None but Sherlock Holmes could figure out why a governess’s duties include wearing a specific dress in Arthur Conan Doyle’s “The Copper Beeches.” In Dick Donovan’s “The Problem of Dead Wood Hall,” a tiny bluish scratch on each of two murder victims is the only indication of foul play. “Gentlemen and Players” features E.W. Hornung’s Raffles in a witty blend of cricket and thievery, and a falling diamond bracelet upsets a desperate plan in W.W. Jacobs’ “The Well.” In G.K. Chesterton’s “The White Pillars Murder,” a notable detective’s protégés learn the difference between listening and hearing, and Ernest Bramah combines an ancient family house, an ancient family curse, and very ancient Druidic ruins in “The Secret of Dunstan’s Tower.” J.J. Fletcher’s “The Manor House Mystery” offers three different solutions to a country magistrate’s murder.

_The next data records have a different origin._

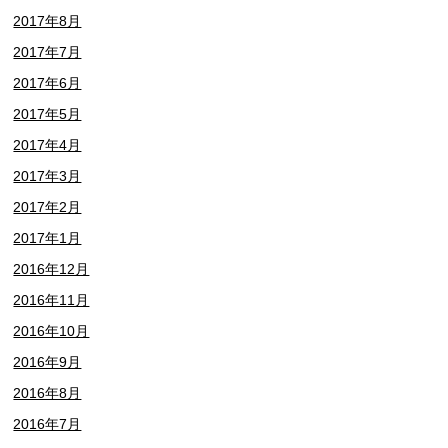
2017年8月
2017年7月
2017年6月
2017年5月
2017年4月
2017年3月
2017年2月
2017年1月
2016年12月
2016年11月
2016年10月
2016年9月
2016年8月
2016年7月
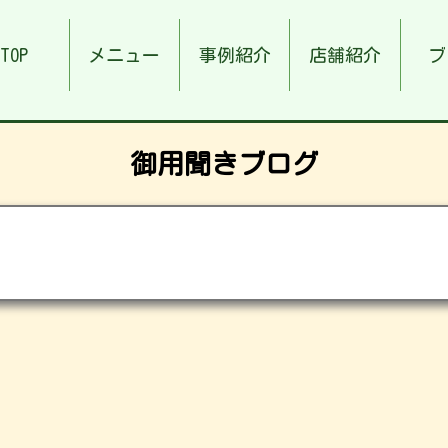
TOP
メニュー
事例紹介
店舗紹介
ブ
御用聞きブログ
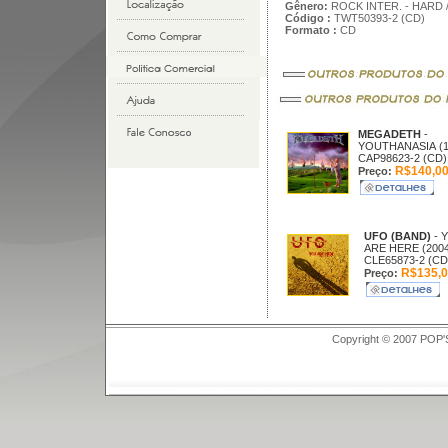
Gênero:
ROCK INTER. - HARD 
Código :
TWT50393-2 (CD)
Formato :
CD
MEGADETH
-
YOUTHANASIA (1
CAP98623-2 (CD)
R$140,0
Preço:
UFO (BAND)
- 
ARE HERE (2004
CLE65873-2 (CD
R$135,0
Preço:
Copyright © 2007 POP'S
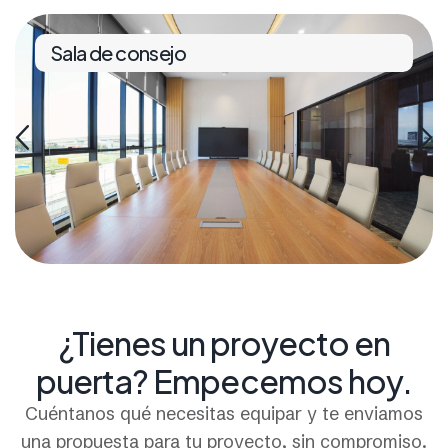
Sala de consejo
¿Tienes un proyecto en
puerta? Empecemos hoy.
Cuéntanos qué necesitas equipar y te enviamos
una propuesta para tu proyecto, sin compromiso.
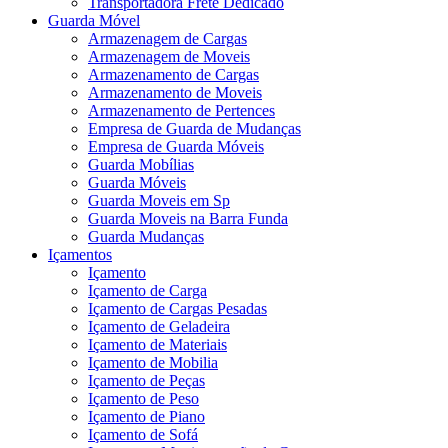
Transportadora Frete Dedicado
Guarda Móvel
Armazenagem de Cargas
Armazenagem de Moveis
Armazenamento de Cargas
Armazenamento de Moveis
Armazenamento de Pertences
Empresa de Guarda de Mudanças
Empresa de Guarda Móveis
Guarda Mobílias
Guarda Móveis
Guarda Moveis em Sp
Guarda Moveis na Barra Funda
Guarda Mudanças
Içamentos
Içamento
Içamento de Carga
Içamento de Cargas Pesadas
Içamento de Geladeira
Içamento de Materiais
Içamento de Mobilia
Içamento de Peças
Içamento de Peso
Içamento de Piano
Içamento de Sofá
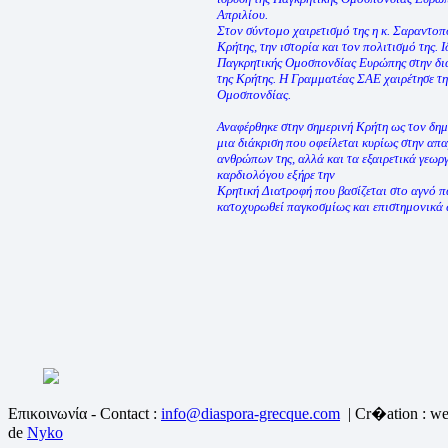
Απριλίου.
Στον σύντομο χαιρετισμό της η κ. Σαραντο
Κρήτης, την ιστορία και τον πολιτισμό της.
Παγκρητικής Ομοσπονδίας Ευρώπης στην δια
της Κρήτης. Η Γραμματέας ΣΑΕ χαιρέτησε τη
Ομοσπονδίας.
Αναφέρθηκε στην σημερινή Κρήτη ως τον δη
μια διάκριση που οφείλεται κυρίως στην απ
ανθρώπων της, αλλά και τα εξαιρετικά γεωργ
καρδιολόγου εξήρε την
Κρητική Διατροφή που βασίζεται στο αγνό π
κατοχυρωθεί παγκοσμίως και επιστημονικά ω
Επικοινωνία - Contact :
info@diaspora-grecque.com
| Cr�ation : we
de
Nyko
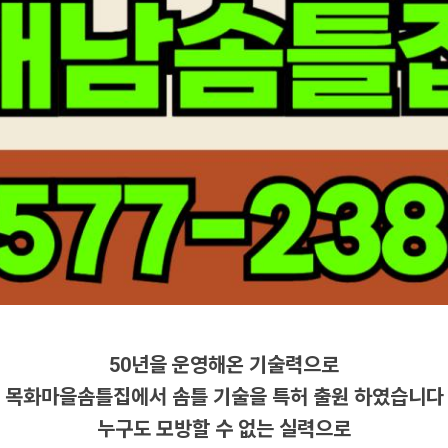
50년을 운영해온 기술력으로
목화마을솜틀집에서 솜틀 기술을 특허 출원 하였습니다
누구도 모방할 수 없는 실력으로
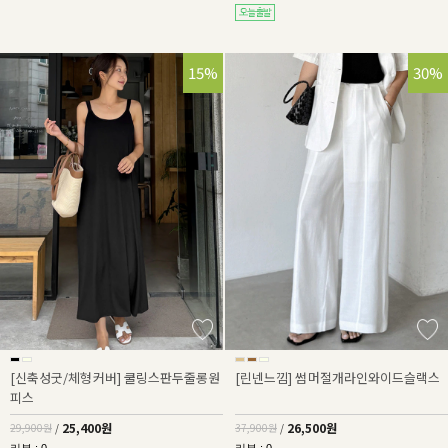
15%
30%
[신축성굿/체형커버] 쿨링스판두줄롱원
[린넨느낌] 썸머절개라인와이드슬랙스
피스
25,400원
26,500원
29,900원
/
37,900원
/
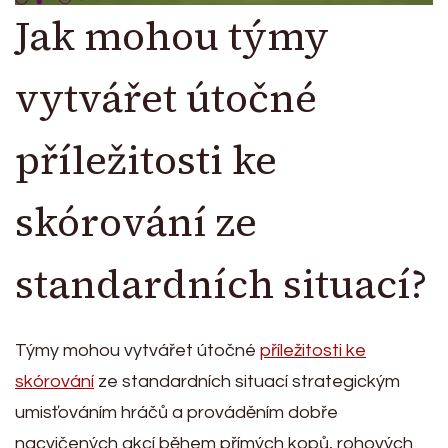
Jak mohou týmy
vytvářet útočné
příležitosti ke
skórování ze
standardních situací?
Týmy mohou vytvářet útočné
příležitosti ke
skórování
ze standardních situací strategickým
umisťováním hráčů a prováděním dobře
nacvičených akcí během přímých kopů, rohových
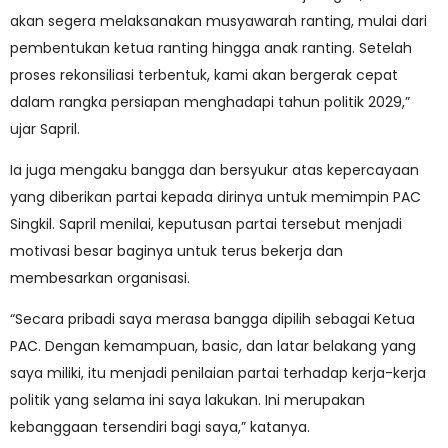
akan segera melaksanakan musyawarah ranting, mulai dari
pembentukan ketua ranting hingga anak ranting. Setelah
proses rekonsiliasi terbentuk, kami akan bergerak cepat
dalam rangka persiapan menghadapi tahun politik 2029,”
ujar Sapril.
Ia juga mengaku bangga dan bersyukur atas kepercayaan
yang diberikan partai kepada dirinya untuk memimpin PAC
Singkil. Sapril menilai, keputusan partai tersebut menjadi
motivasi besar baginya untuk terus bekerja dan
membesarkan organisasi.
“Secara pribadi saya merasa bangga dipilih sebagai Ketua
PAC. Dengan kemampuan, basic, dan latar belakang yang
saya miliki, itu menjadi penilaian partai terhadap kerja-kerja
politik yang selama ini saya lakukan. Ini merupakan
kebanggaan tersendiri bagi saya,” katanya.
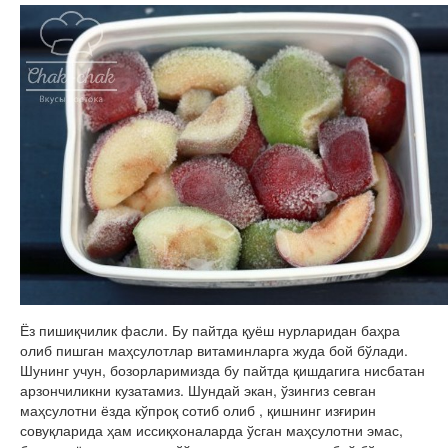
Ёз пишиқчилик фасли. Бу пайтда қуёш нурларидан баҳра
олиб пишган маҳсулотлар витаминларга жуда бой бўлади.
Шунинг учун, бозорларимизда бу пайтда қишдагига нисбатан
арзончиликни кузатамиз. Шундай экан, ўзингиз севган
маҳсулотни ёзда кўпроқ сотиб олиб , қишнинг изғирин
совуқларида ҳам иссиқхоналарда ўсган маҳсулотни эмас,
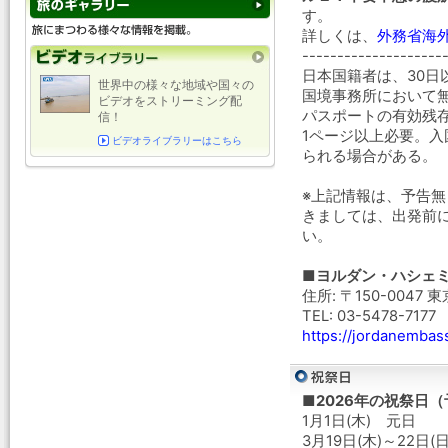
す。
詳しくは、
外務省海
--------------------
日本国籍者は、30日
世界中の様々な地域や国々の
国境事務所において
ビデオをストリーミング配
パスポートの有効残
信！
1ページ以上必要。
ビデオライブラリーはこちら
られる場合がある。
※上記情報は、予告
きましては、出発前
い。
■ヨルダン・ハシェ
住所: 〒150-0047
TEL: 03-5478-7177
https://jordanembas
■2026年の祝祭日
1月1日(木) 元日
3月19日(木)～22日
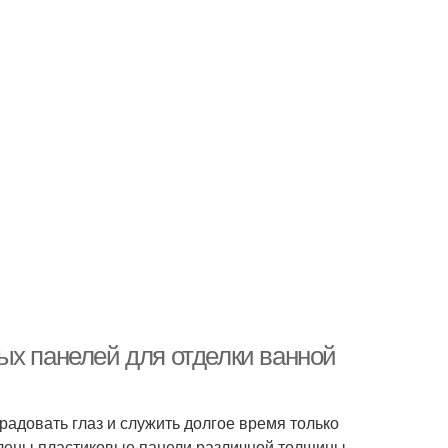
ых панелей для отделки ванной
радовать глаз и служить долгое время только
влены пластиковые панели различной толщины,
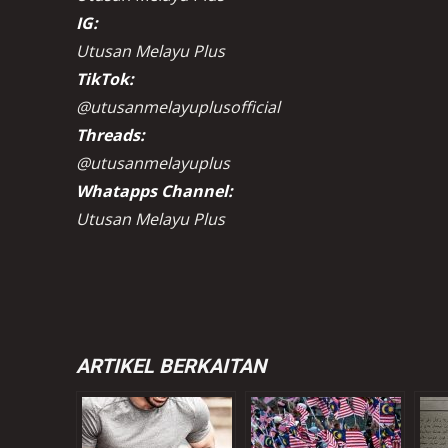
IG:
Utusan Melayu Plus
TikTok:
@utusanmelayuplusofficial
Threads:
@utusanmelayuplus
Whatapps Channel:
Utusan Melayu Plus
ARTIKEL BERKAITAN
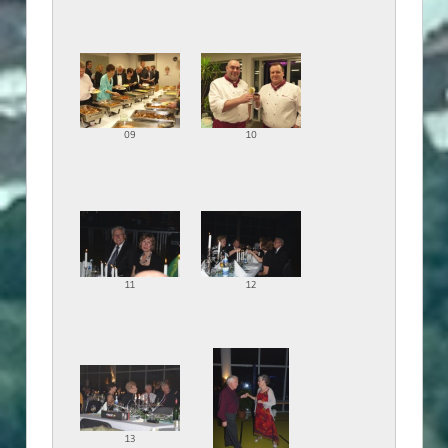
09
10
11
12
13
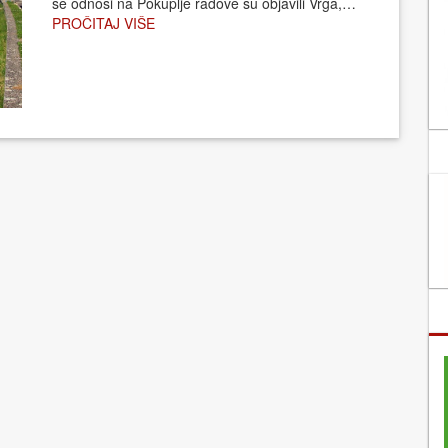
se odnosi na Pokuplje radove su objavili Vrga,…
PROČITAJ VIŠE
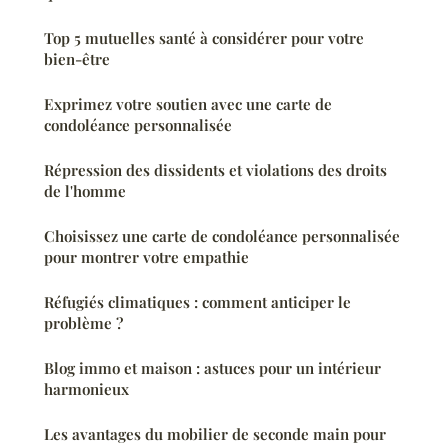
Top 5 mutuelles santé à considérer pour votre
bien-être
Exprimez votre soutien avec une carte de
condoléance personnalisée
Répression des dissidents et violations des droits
de l'homme
Choisissez une carte de condoléance personnalisée
pour montrer votre empathie
Réfugiés climatiques : comment anticiper le
problème ?
Blog immo et maison : astuces pour un intérieur
harmonieux
Les avantages du mobilier de seconde main pour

A debt-ridden man almost gets away with murder in J.J. Bell’s “The Message on the Sun-Dial”; “The Horror at Staveley Grange” is a haunted room where Sapper (H.C. McNeile) introduces two healthy men who died of heart failure. Anthony Berkeley presents a dead body that disappears twice from a thicket of trees in “The Mystery of Horne’s Copse,” and James Hilton’s “The Perfect Plan” is an almost perfect murder. What should be a hostess’ social triumph ends in humiliation in Margery Allingham’s “The Same to Us.” E.V. Knox’s “The Murder at the Towers” sends up the classic amateur detective who solves the murder of the most disagreeable of houseguests. A nurse spends a night of terror in Ethel Lina White’s “The Unlocked Window”; Nicholas Blake exposes a long-held family secret in “The Long Shot”; and a greedy husband and wife ruin far more than their own lives in Michael Gilbert’s “Weekend at Wapentake.”
The more gracious the home, the worse the crime in this anthology by a who’s who of mostly golden-age writers.